Yaşamakta olduğumuz ekonomik kriz dolayısı ile kamuoyunda ve siyasi alanda ciddi tartışmalar yaşamaktayız. Zira devamlı kan kaybeden bir ekonomiyle iç ve dış güvenliğimizi korumamızın riskli bir duruma düşeceği endişesi mevcuttur. Ben de bu konuda kısa bir değerlendirme ve bazı bilinen gerçekleri hatırlatma ihtiyacı duydum.

Ekonomiyi bu gidişattan kurtarmak için önce sebepleri doğru teşhis etmek ve sonra da çözüm için ekonomi ilminin gerektirdiği doğru yolu takip etmek gerekiyor.

Türkiye'de karşılaşılan durumla ilgili tartışmanın odağında faiz ve dolar ilişkisi hâkim bir rol oynuyor. Bu da doğru teşhisi ve çözüm yolunu perdeliyor.

Bu gün karşılaştığımız durum, uzun süredir uygulanan ekonomik politikaların sonucudur. Bunları kısaca sıralamak gerekirse:

  1. Ülkemizde kıt olan kaynaklarımızı doğru, verimli ve dengeli kullanmak hep zaman zaman önemli sorun olmuştur. Uzun süreden beri bu iktidar plan ve programlardan uzaklaşmış, iç ve dış kaynakları keyfi ve ekonomiklikten ziyade siyasi yatırımlara yönlendirmiştir.
  2. Ülkenin kalkınmasında lokomotif sektörler inşaat, hizmetler sektörü ve tüketim olmuş, üretim sektörleri, tarım ve sanayi ihmal edilmiş, üretim sektörünün milli gelir içindeki payı endişe yaratacak seviyede küçülmüştür.
  3. Sürdürülmesi imkânsız olan bu ekonomik kalkınma politikası sonucu arz-talep dengesi bozulmuş, fiyatlar artmış (enflasyon), Türk parası, yanlış faiz politikasının da etkisiyle, aşırı değer kaybetmeye başlamıştır. Bu arada Merkez Bankası kaynakları da heba edilmiştir.
  4. Sonuçta ekonomi yeterli kaynak, yatırım ve istihdam yaratama gücünü kaybetmiştir.

Ayrıca ekonomik kriz içinde olunduğunun uzun süredir kabul edilmemesi, faiz mi yoksa enflasyon mu sebep gibi işin basite indirgenmesi zaman kaybına yol açmaya devam etmektedir. Ekonomik politikaya güven geddikçe azalmakta ve durum gittikçe kötüleşmektedir.
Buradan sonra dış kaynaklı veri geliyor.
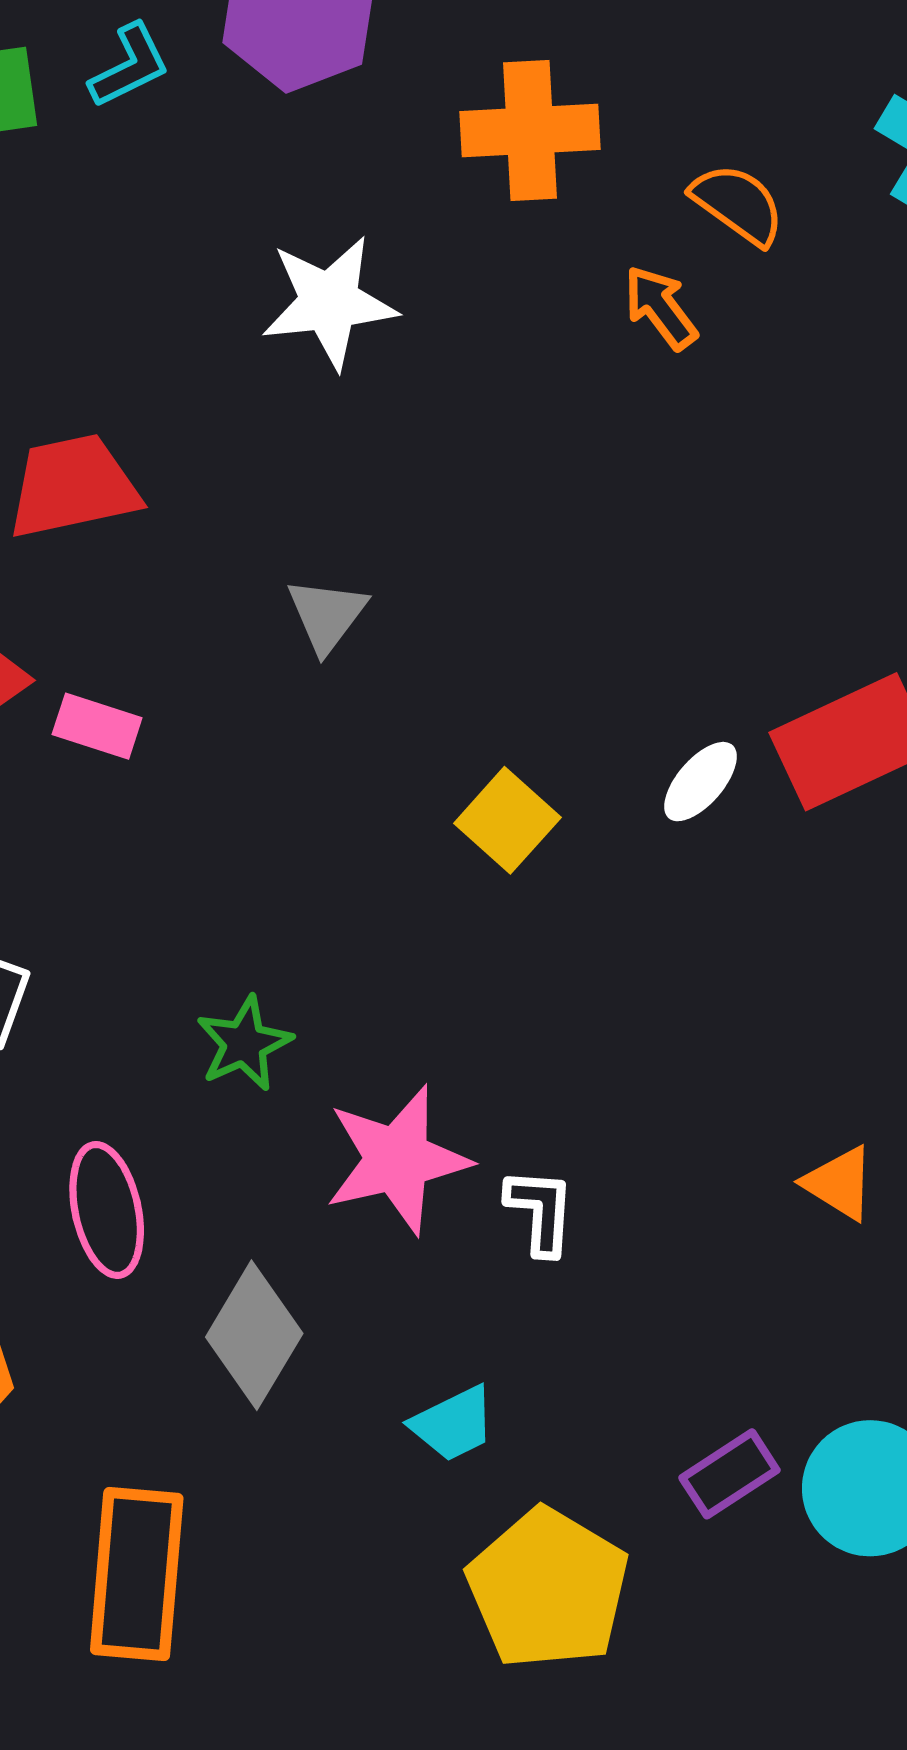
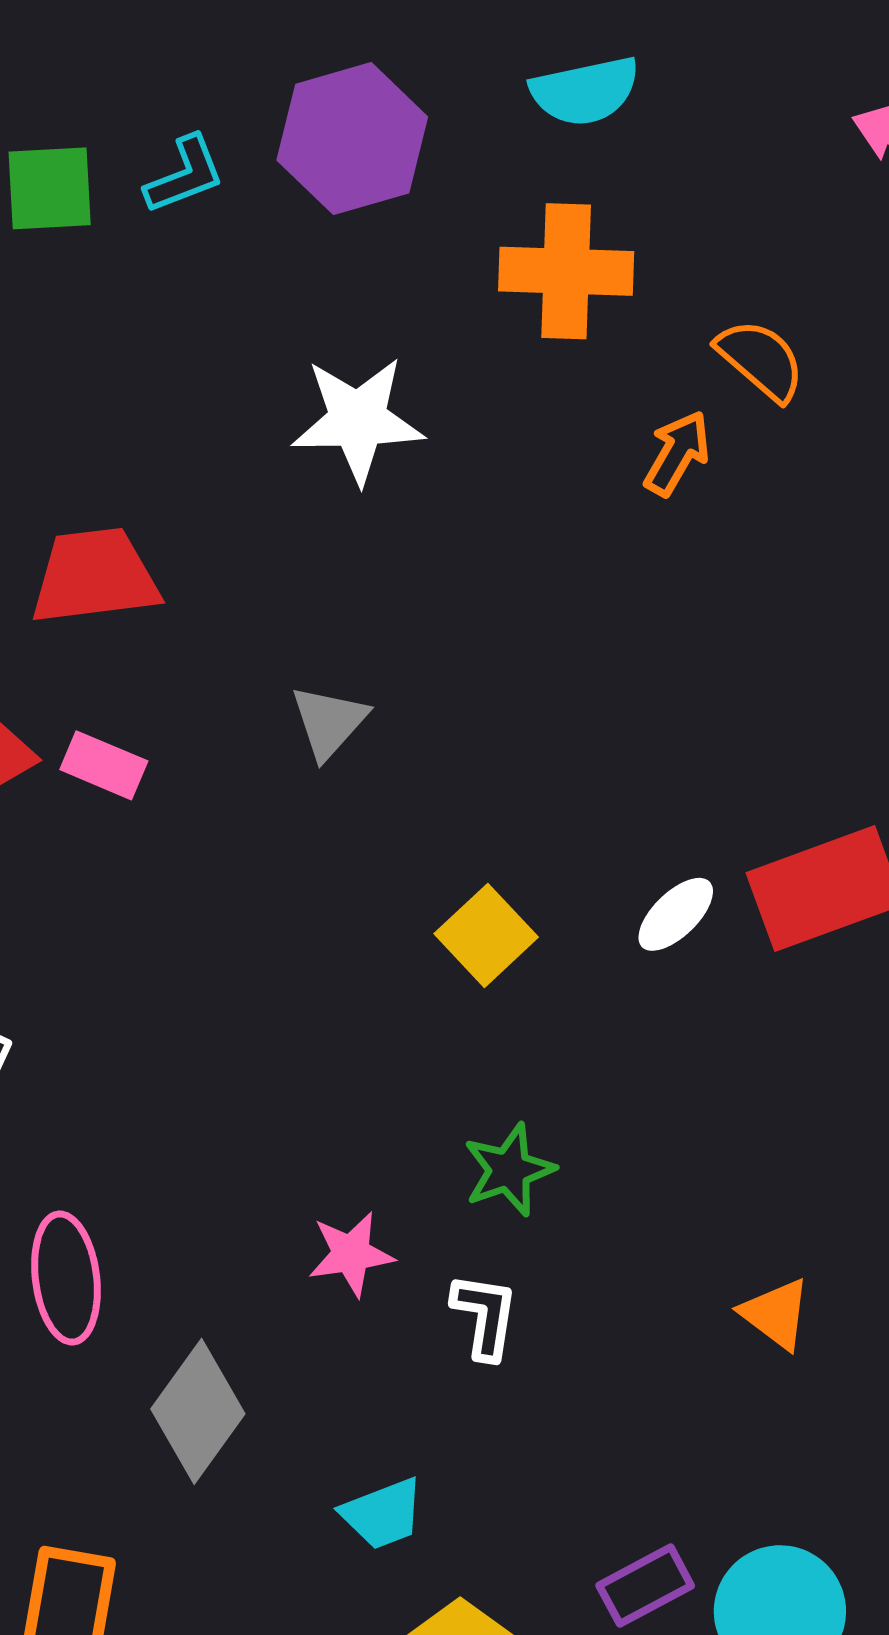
orange arrow: (660, 308) -> (677, 453), turned 62
pink rectangle: (97, 726) -> (104, 765), moved
green star: (244, 1043) -> (509, 1170), moved
pink star: (397, 1160) -> (351, 1254), size x0.6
Çözüm; önce Hükümet ciddi ekonomik kriz içinde olunduğunu ve ciddi ve köklü tedbirler alınması gerektiğini kabul etmelidir. Hemen faizi enflasyonun üzerine çıkararak halkın tasarruflarının ermesini ve Türk Lirasından kaçışı önlemelidir. Bu hemen yapılacak iştir, köklü çözüm değil, geçici çözümdür. Esas çözüm, bozulmuş ekonomiyi yeniden yapılandırmak ve ekonomide yapısal değişikliğe gitmektir. Yani ekonomiyi istikrara kavuşturacak köklü tedbirleri almaktır.

Bunun için:

  1. Kurumsallaşmaya geri dönülmeli; ekonomik kurumlar Hazine ve Merkez Bankası yeniden etkili hale getirilmeli ve kapatılmış olan Devlet Planlama Teşkilatı tecrübeli uzmanlarla ve bugünün şartlarına göre yeniden ihya etmelidir.Bu kurumlarda ehliyetli ve tecrübeli elamanların çalışması ilkesine yeniden dönülmelidir.
  2. Başta kamu kurumları olmak üzere lüks tüketimden vaz geçilmeli ve tasarruflar artırılmalıdır.
  3. İnşaata, tüketime dayalı ekonomik politika yerine, üretime dayalı kalkınma politikası uygulamaya konmalı, kaynaklar verimli ve dengeli kullanılmalıdır.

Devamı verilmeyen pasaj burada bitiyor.